>>>

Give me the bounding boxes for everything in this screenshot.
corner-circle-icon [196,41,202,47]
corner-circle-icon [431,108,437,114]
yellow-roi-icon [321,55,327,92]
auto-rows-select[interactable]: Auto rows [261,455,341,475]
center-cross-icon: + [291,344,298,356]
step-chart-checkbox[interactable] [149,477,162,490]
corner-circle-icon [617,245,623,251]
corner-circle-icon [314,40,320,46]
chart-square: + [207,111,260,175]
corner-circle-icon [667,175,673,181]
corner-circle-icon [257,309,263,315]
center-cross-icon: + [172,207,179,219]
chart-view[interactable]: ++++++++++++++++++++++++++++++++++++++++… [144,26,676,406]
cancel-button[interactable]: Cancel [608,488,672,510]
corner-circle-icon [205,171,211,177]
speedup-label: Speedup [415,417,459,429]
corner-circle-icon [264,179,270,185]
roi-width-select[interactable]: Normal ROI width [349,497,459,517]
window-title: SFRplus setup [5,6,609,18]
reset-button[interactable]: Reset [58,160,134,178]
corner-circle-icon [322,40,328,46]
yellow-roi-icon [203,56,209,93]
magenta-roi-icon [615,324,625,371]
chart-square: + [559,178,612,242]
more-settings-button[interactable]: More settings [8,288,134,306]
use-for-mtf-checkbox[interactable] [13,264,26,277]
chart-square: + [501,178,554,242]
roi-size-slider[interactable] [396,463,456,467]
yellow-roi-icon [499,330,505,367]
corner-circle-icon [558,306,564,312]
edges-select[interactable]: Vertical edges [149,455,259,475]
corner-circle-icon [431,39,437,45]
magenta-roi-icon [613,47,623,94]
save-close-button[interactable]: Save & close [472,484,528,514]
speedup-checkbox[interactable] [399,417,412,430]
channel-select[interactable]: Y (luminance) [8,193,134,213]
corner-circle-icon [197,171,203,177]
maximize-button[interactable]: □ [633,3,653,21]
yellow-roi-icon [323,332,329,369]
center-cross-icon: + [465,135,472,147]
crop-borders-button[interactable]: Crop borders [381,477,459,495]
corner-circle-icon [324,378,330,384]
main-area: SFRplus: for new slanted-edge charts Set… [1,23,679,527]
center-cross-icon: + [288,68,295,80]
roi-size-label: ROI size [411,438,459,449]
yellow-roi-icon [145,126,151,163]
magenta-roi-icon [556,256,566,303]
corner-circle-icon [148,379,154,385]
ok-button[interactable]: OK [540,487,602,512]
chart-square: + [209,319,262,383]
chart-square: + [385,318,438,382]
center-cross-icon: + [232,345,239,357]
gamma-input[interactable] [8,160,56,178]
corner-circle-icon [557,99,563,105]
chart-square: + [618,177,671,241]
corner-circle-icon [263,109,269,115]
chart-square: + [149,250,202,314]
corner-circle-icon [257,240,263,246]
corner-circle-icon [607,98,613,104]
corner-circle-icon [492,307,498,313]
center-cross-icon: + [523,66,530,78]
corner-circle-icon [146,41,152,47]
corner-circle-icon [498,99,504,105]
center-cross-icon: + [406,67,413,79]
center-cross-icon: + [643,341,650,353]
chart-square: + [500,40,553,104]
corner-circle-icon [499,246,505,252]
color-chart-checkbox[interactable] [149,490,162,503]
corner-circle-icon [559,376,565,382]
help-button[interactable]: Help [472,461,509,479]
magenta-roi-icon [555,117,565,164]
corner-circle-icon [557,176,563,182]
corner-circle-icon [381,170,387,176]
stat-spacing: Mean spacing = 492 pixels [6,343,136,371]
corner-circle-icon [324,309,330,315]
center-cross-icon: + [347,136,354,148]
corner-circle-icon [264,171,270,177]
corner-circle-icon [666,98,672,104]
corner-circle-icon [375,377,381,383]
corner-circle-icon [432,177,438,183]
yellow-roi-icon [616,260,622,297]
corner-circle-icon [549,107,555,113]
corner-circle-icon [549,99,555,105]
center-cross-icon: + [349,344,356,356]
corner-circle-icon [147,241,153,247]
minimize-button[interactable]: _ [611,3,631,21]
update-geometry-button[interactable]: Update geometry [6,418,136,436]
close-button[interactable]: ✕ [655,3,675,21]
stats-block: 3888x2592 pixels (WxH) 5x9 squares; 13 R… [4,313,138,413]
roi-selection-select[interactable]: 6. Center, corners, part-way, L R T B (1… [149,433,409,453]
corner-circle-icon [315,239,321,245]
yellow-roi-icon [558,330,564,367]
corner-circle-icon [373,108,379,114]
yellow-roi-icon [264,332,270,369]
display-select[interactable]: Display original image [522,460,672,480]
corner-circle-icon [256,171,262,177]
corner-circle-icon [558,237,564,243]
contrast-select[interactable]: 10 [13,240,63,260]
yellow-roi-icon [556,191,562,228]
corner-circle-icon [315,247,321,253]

<<<

WHAT YOU SHOULD DO: Identify each line in the entries with the word "button" and copy it.

EXERCISE ANSWER:
cancel-button[interactable]: Cancel [608,488,672,510]
reset-button[interactable]: Reset [58,160,134,178]
more-settings-button[interactable]: More settings [8,288,134,306]
save-close-button[interactable]: Save & close [472,484,528,514]
maximize-button[interactable]: □ [633,3,653,21]
crop-borders-button[interactable]: Crop borders [381,477,459,495]
ok-button[interactable]: OK [540,487,602,512]
help-button[interactable]: Help [472,461,509,479]
minimize-button[interactable]: _ [611,3,631,21]
update-geometry-button[interactable]: Update geometry [6,418,136,436]
close-button[interactable]: ✕ [655,3,675,21]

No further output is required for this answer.